Antibody-drug conjugates chemically link an antibody to a targeted cell receptor to deliver a drug to specific cells – in this case a very potent chemotherapy to HER2 positive tumors – while sparing normal tissue.
“A biomarker-driven, tumor-targeted radiosensitization approach to treating cancer is a potentially significant advancement from current chemotherapy and radiation therapy,” said Sunil J. Advani, MD, associate professor in the Department of Radiation Medicine and Applied Sciences and the paper’s senior author.
“Non-targeted, highly toxic chemotherapies continue to remain the most effective treatments for patients treated concurrently with chemotherapy and radiation, but these treatments have significant toxicity and we need alternatives that are molecularly guided based on mutations found in specific patients. Our approach is to use antibodies to restrict delivery of powerful drugs to cancer cells that sensitize tumors to radiation therapy,” Advani added.
The study shows promise in HER2 cancers, which occur in a percentage of lung, esophageal, gastric and bladder cancers.

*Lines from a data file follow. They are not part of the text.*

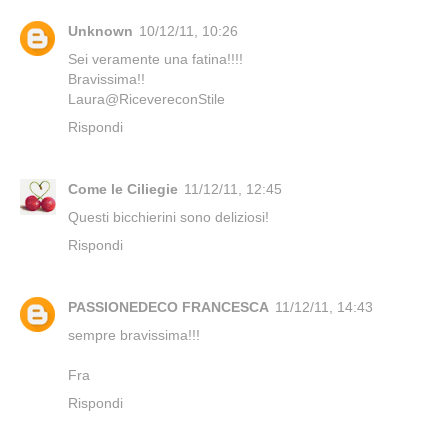
Unknown
10/12/11, 10:26
Sei veramente una fatina!!!!
Bravissima!!
Laura@RicevereconStile
Rispondi
Come le Ciliegie
11/12/11, 12:45
Questi bicchierini sono deliziosi!
Rispondi
PASSIONEDECO FRANCESCA
11/12/11, 14:43
sempre bravissima!!!
Fra
Rispondi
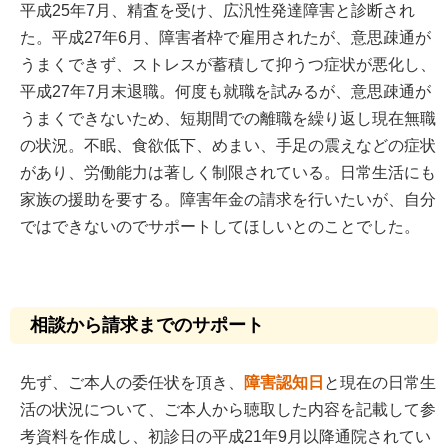
平成25年7月、精査を受け、広汎性発達障害と診断され
た。平成27年6月、障害者枠で雇用されたが、意思疎通が
うまくできず、ストレスが蓄積して抑うつ症状が悪化し、
平成27年7月末退職。何度も就職を試みるが、意思疎通が
うまくできないため、短期間での離職を繰り返し現在無職
の状況。不眠、食欲低下、めまい、手足の震えなどの症状
があり、労働能力は著しく制限されている。日常生活にも
家族の援助を要する。障害年金の請求を行いたいが、自分
ではできないのでサポートしてほしいとのことでした。
相談から請求までのサポート
先ず、ご本人の委任状を頂き、
障害認知日
と現在の日常生
活の状況について、ご本人から聴取した内容を記載して参
考資料を作成し、初診日の平成21年9月以降通院されてい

Metastatic HER2+ Breast Cancer
Ado-trastuzumab emtansine is already approved for use in metastatic HER2 positive breast cancer treatment. Researchers repurposed the existing drug to sensitize cancer cells to radiation therapy among patients who simultaneously receive chemotherapy and radiation therapy at the beginning of the treatment process, instead of waiting until the cancer spreads or becomes resistant to treatment.
Intensifying a dose of non-targeted chemotherapies increases normal tissue toxicities, often precluding further radiation therapy or chemotherapy escalation. Using targeted ADC with radiation therapy would reduce toxicity, reduce the risk of tumor resistance and attacks both known tumors as well as cancer cells that may have metastasized, while sparing normal tissue.
“Our hope is that the results can transition to clinical studies quickly to help patients with advanced cancers that are difficult to treat with standard therapies,” said Stephen R. Adams, PhD, project scientist in the Department of Pharmacology and first author on the paper.